Milasen the Miracle Drug: A Breakthrough in Personalized Medicine

Mila Makovec was just like any other smiling, giggling little girl for the first few years of her life until she started stuttering, losing her sight, and struggling with balance at three years old. At the age of 7, she began suffering from multiple seizures a day. Finally, Dr. Austin Larson, a geneticist at Children's Colorado, diagnosed Mila with an extremely rare form of Batten disease. Batten disease is a fatal genetic condition that causes a buildup of lipopigments in the brain, central nervous system, and retina. There was no treatment, until now.

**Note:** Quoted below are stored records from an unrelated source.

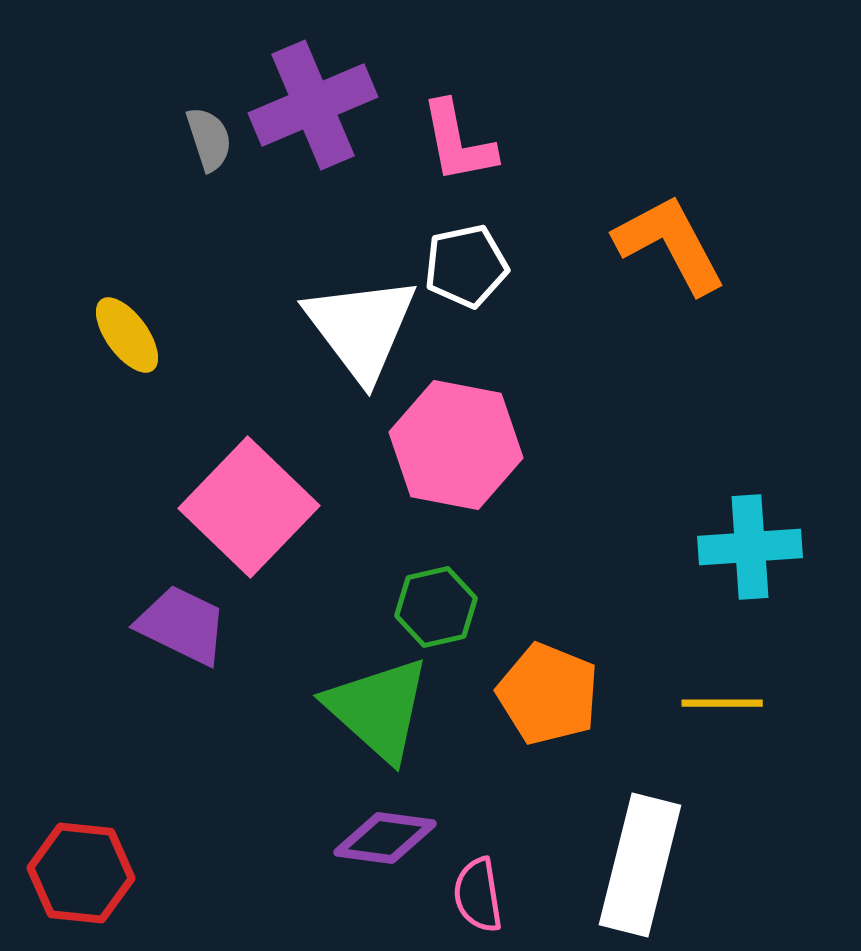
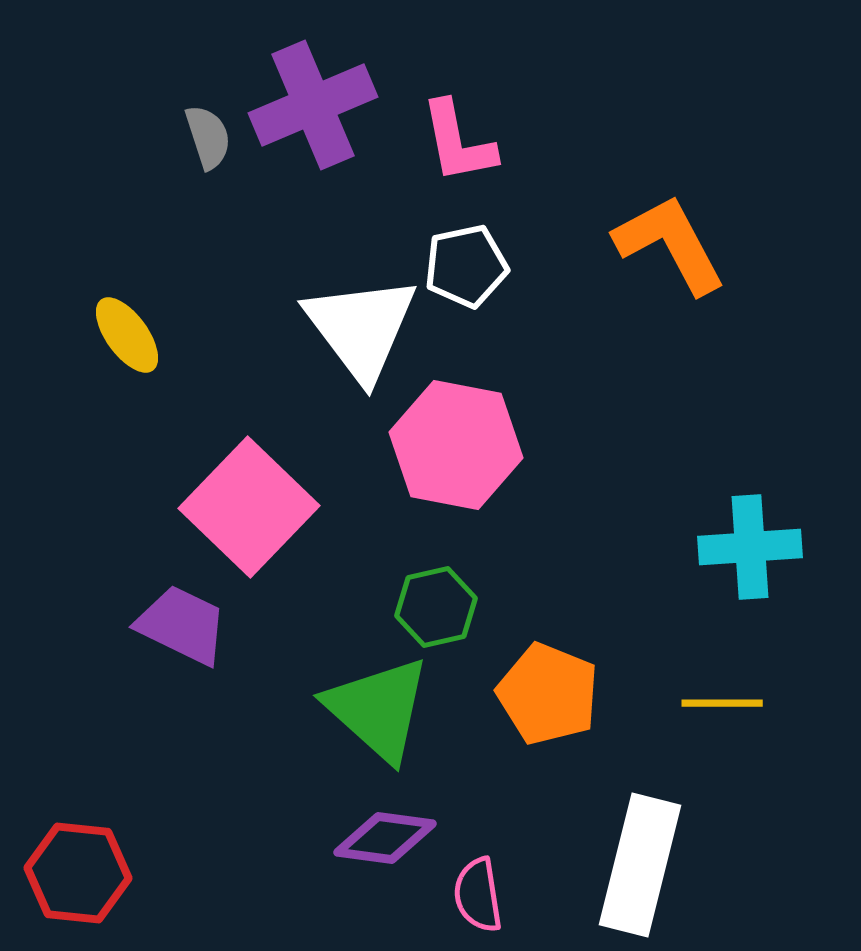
gray semicircle: moved 1 px left, 2 px up
red hexagon: moved 3 px left
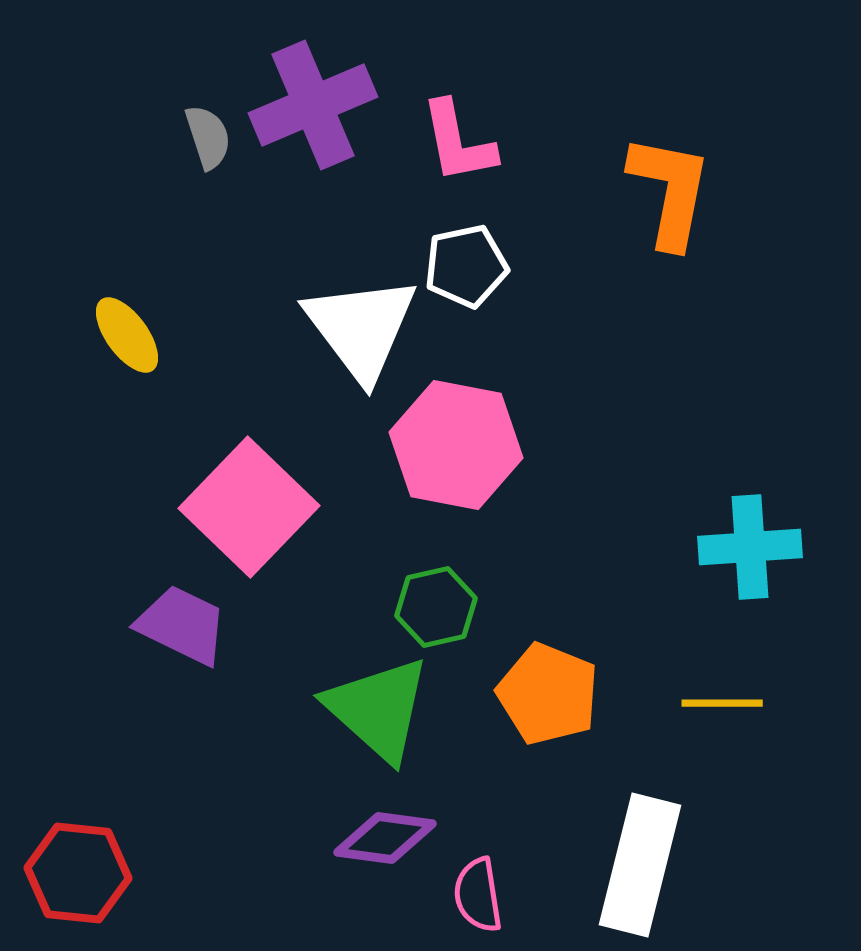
orange L-shape: moved 53 px up; rotated 39 degrees clockwise
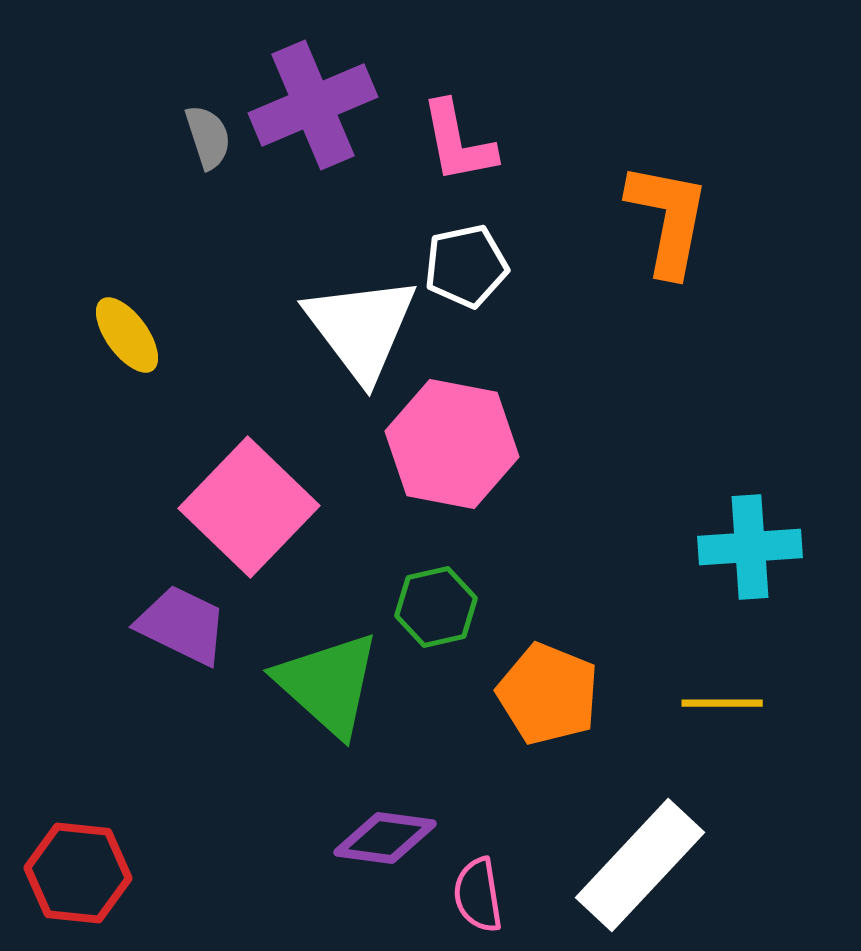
orange L-shape: moved 2 px left, 28 px down
pink hexagon: moved 4 px left, 1 px up
green triangle: moved 50 px left, 25 px up
white rectangle: rotated 29 degrees clockwise
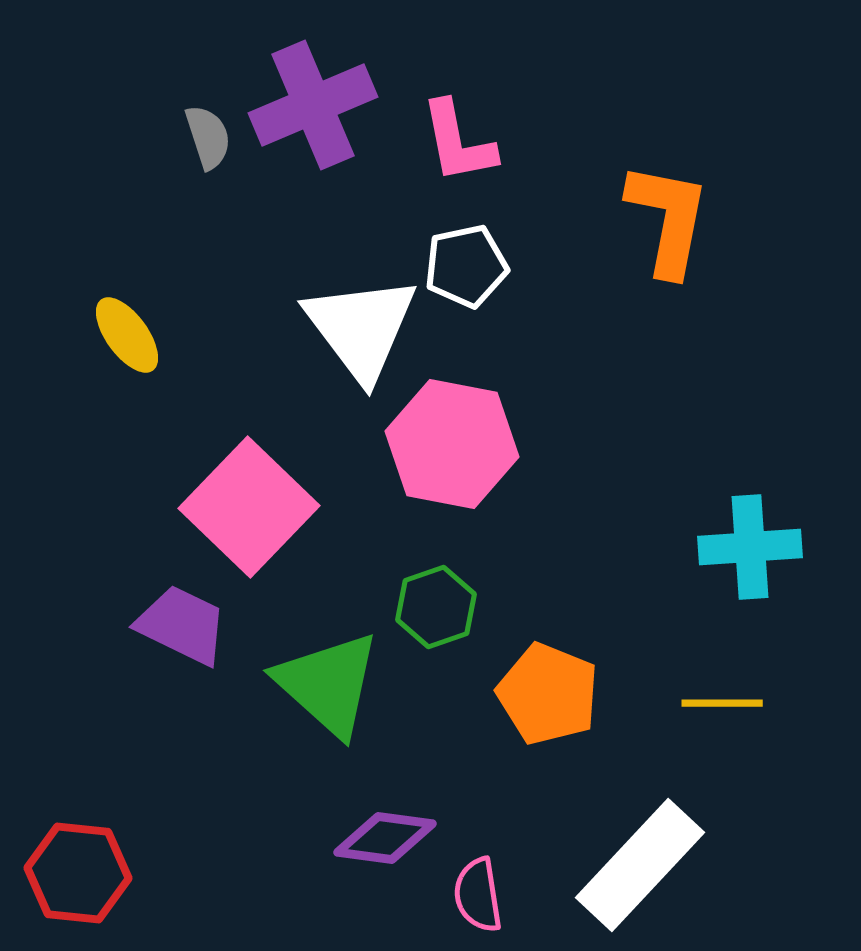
green hexagon: rotated 6 degrees counterclockwise
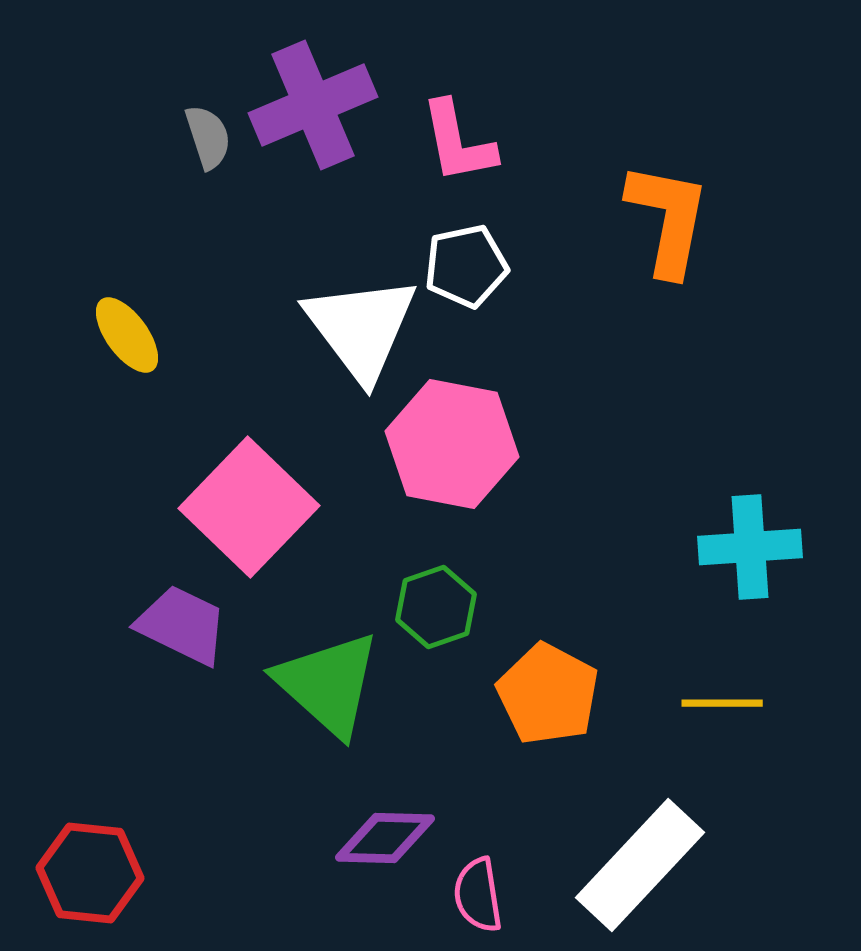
orange pentagon: rotated 6 degrees clockwise
purple diamond: rotated 6 degrees counterclockwise
red hexagon: moved 12 px right
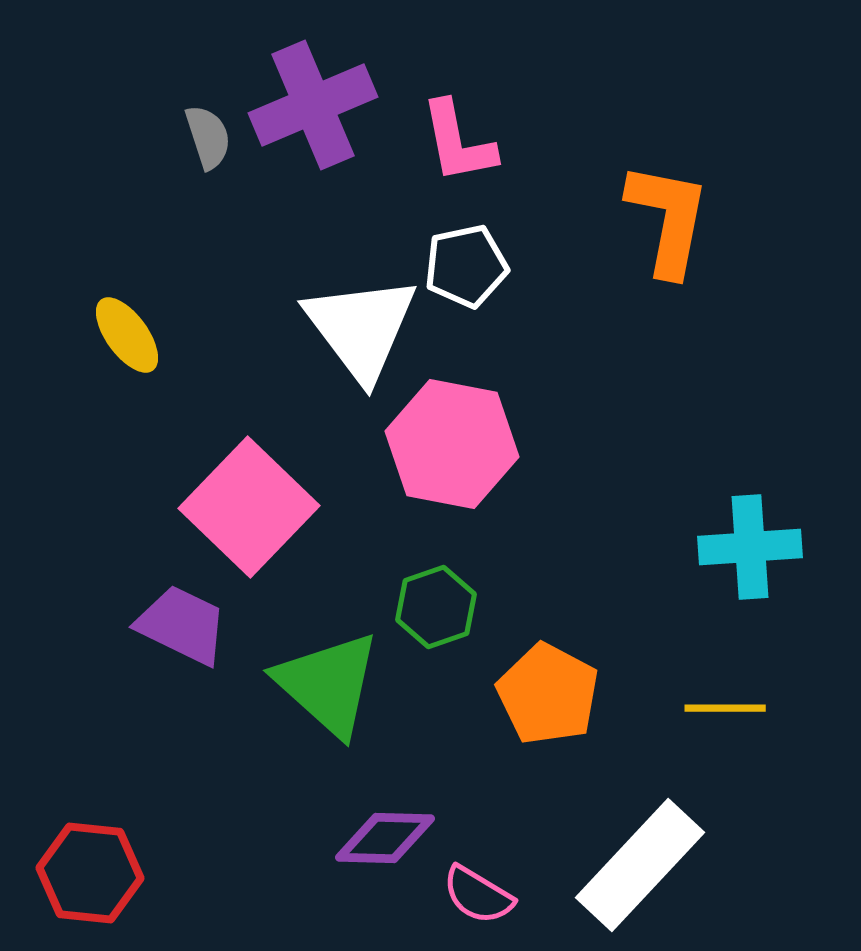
yellow line: moved 3 px right, 5 px down
pink semicircle: rotated 50 degrees counterclockwise
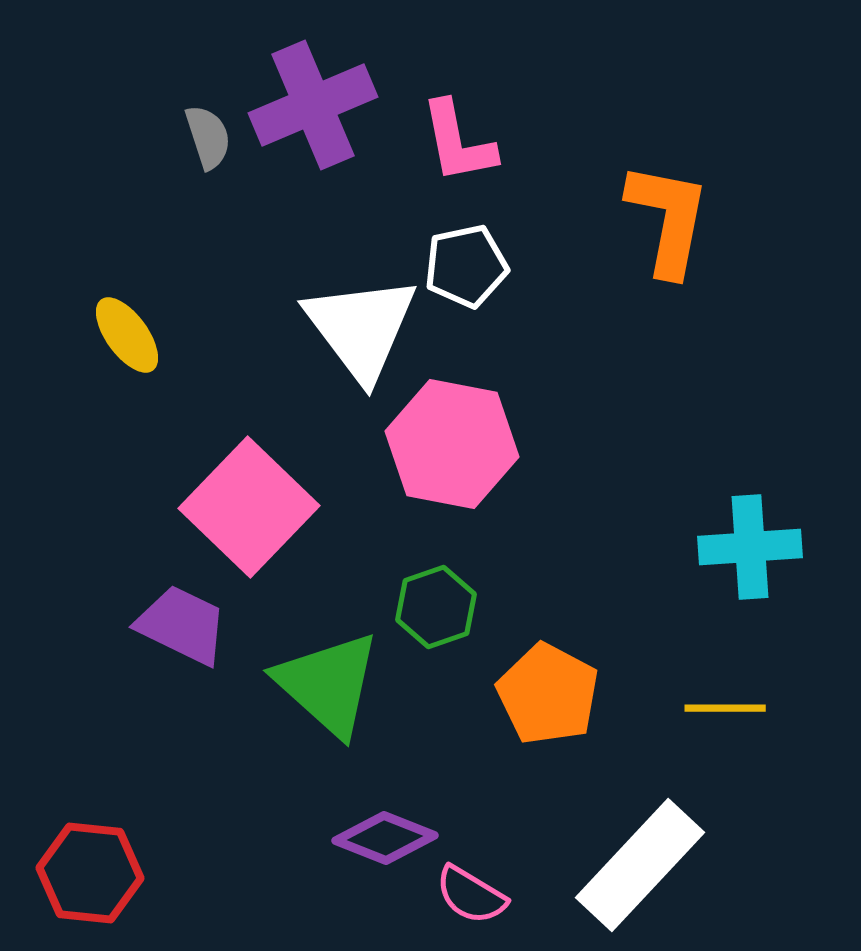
purple diamond: rotated 20 degrees clockwise
pink semicircle: moved 7 px left
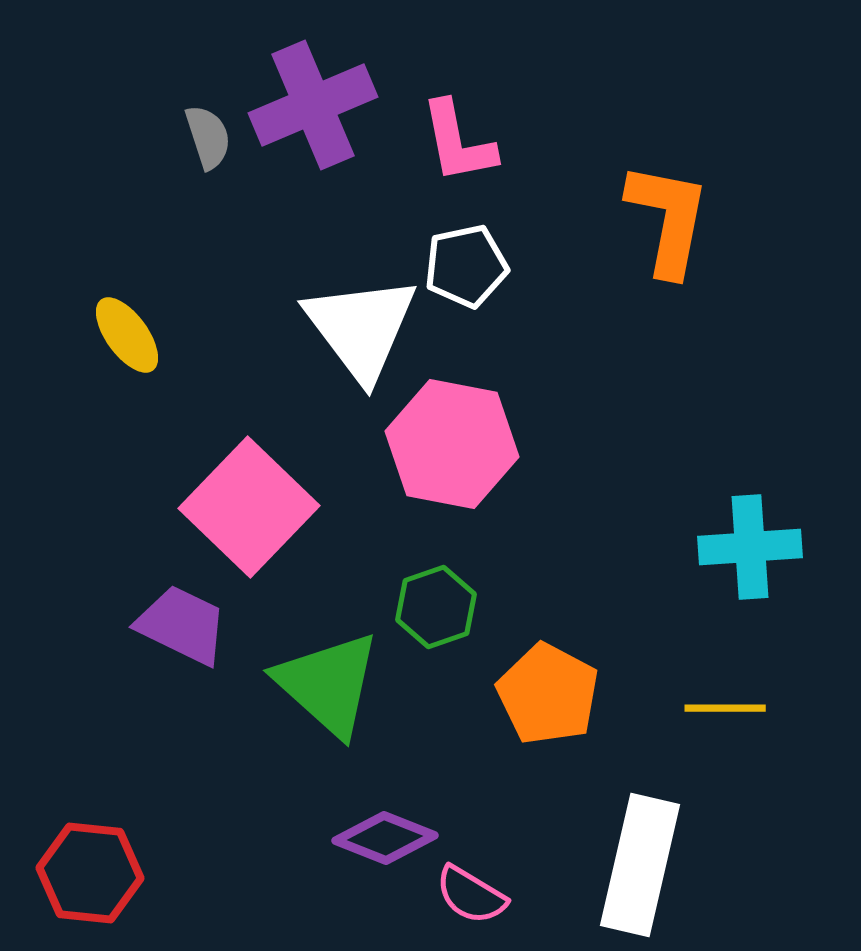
white rectangle: rotated 30 degrees counterclockwise
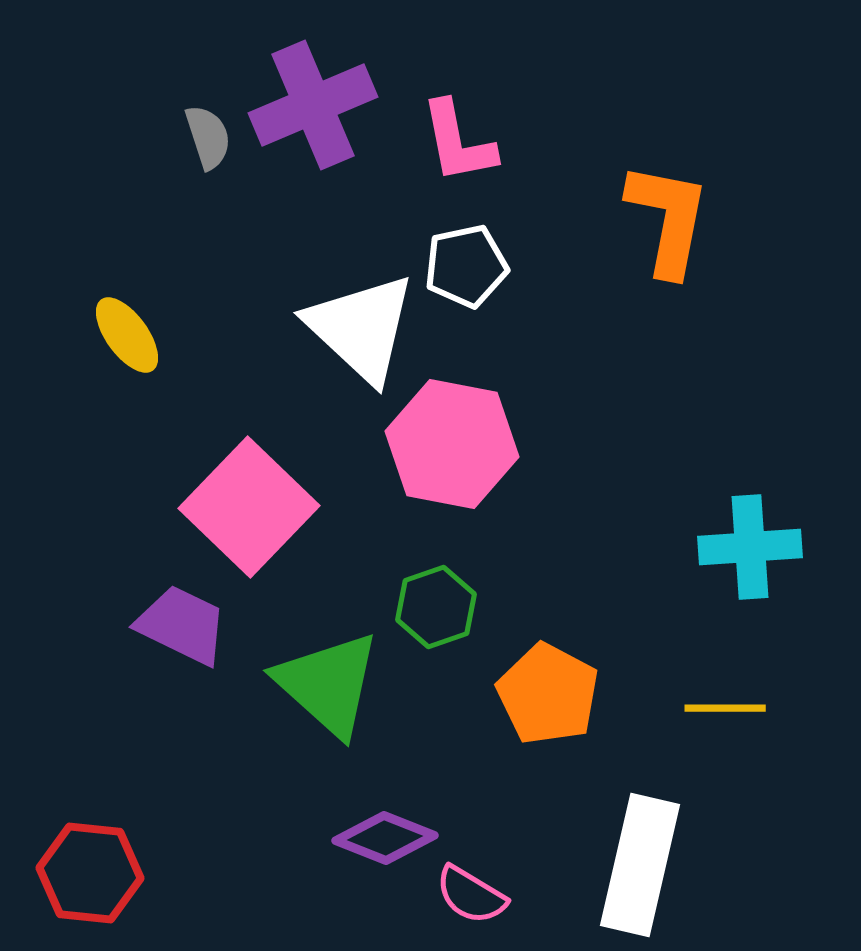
white triangle: rotated 10 degrees counterclockwise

Milasen is a one-of-a-kind drug, literally. It was engineered to treat Mila and Mila only. It was designed using a 22-letter genome sequence that exactly matches the sequence in Mila's cells that is broken. Officially, Milasen is a splice-modulating antisense oligonucleotide drug. Essentially, it functions as a genetic "Band-Aid" that attaches itself to the broken gene segments in Mila's cells. It will not cure Mila since it cannot replace the brain cells that have died, but the hope is that it slows the damage being done to her brain to ease her symptoms and give her more time.

Approval of Milasen was a very different process than most drugs undergoing clinical trials, since there was only one person in the world on which it could be tested. To get approval for the "N-of-1" study, the doctors first tested the drug on Mila's skin cells. The process was rushed by the FDA in order to be able to give Mila her first injection. When asked about the potential risks of the treatment, Mila's mother said simply that it was either try this treatment and hopefully ease her daughter's symptoms and give her more time, or guarantee her a slow, painful death. Obviously, it is a case full of ethical questions and unknown effects. How do we protect the integrity of the scientific process when it comes to treatment for a single individual? If this process is successful and can be used to treat other individuals, how do we ensure that the treatment is accessible to all, and not limited to those with resources? These are some of the important questions when evaluating the potential of personalized medicine such as Milasen.

Brown, J. (2019, November 21). This miracle drug was designed and manufactured for just one person - a 9-year-old Boulder girl. Retrieved from https://coloradosun.com/2019/11/21/mila-makovec-specialized-drug/.

Kim, Jinkuk; Hu, Chunguang; Moufawad El Achkar, Christelle; Black, Lauren E.; Douville, Julie; Larson, Austin; Pendergast, Mary K.; Goldkind, Sara F.; Lee, Eunjung A.; Kuniholm, Ashley; Soucy, Aubrie; Vaze, Jai; Belur, Nandkishore R.; Fredriksen, Kristina; Stojkovska, Iva; Tsytsykova, Alla; Armant, Myriam; Didonato, Renata L.; Choi, Jaejoon; Cornelissen, Laura; Pereira, Luis M.; Augustine, Erika F.; Genetti, Casie A.; Dies, Kira; Barton, Brenda; Williams, Lucinda; Goodlett, Benjamin D.; Riley, Bobbie L.; Pasternak, Amy; et al. (2019). "Patient-Customized Oligonucleotide Therapy for a Rare Genetic Disease". New England Journal of Medicine. 381 (17): 1644–1652. doi:10.1056/NEJMoa1813279. PMID 31597037.